## Task item:
A faithful copy of the data, pictures omitted, is the required answer.

[Collected data]
━━━━━━━━━━
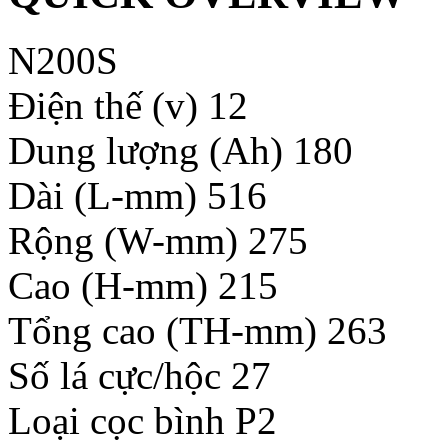
N200S
Điện thế (v) 12
Dung lượng (Ah) 180
Dài (L-mm) 516
Rộng (W-mm) 275
Cao (H-mm) 215
Tổng cao (TH-mm) 263
Số lá cực/hộc 27
Loại cọc bình P2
━━━━━━━━━━
## Result:
N200S
Điện thế (v) 12
Dung lượng (Ah) 180
Dài (L-mm) 516
Rộng (W-mm) 275
Cao (H-mm) 215
Tổng cao (TH-mm) 263
Số lá cực/hộc 27
Loại cọc bình P2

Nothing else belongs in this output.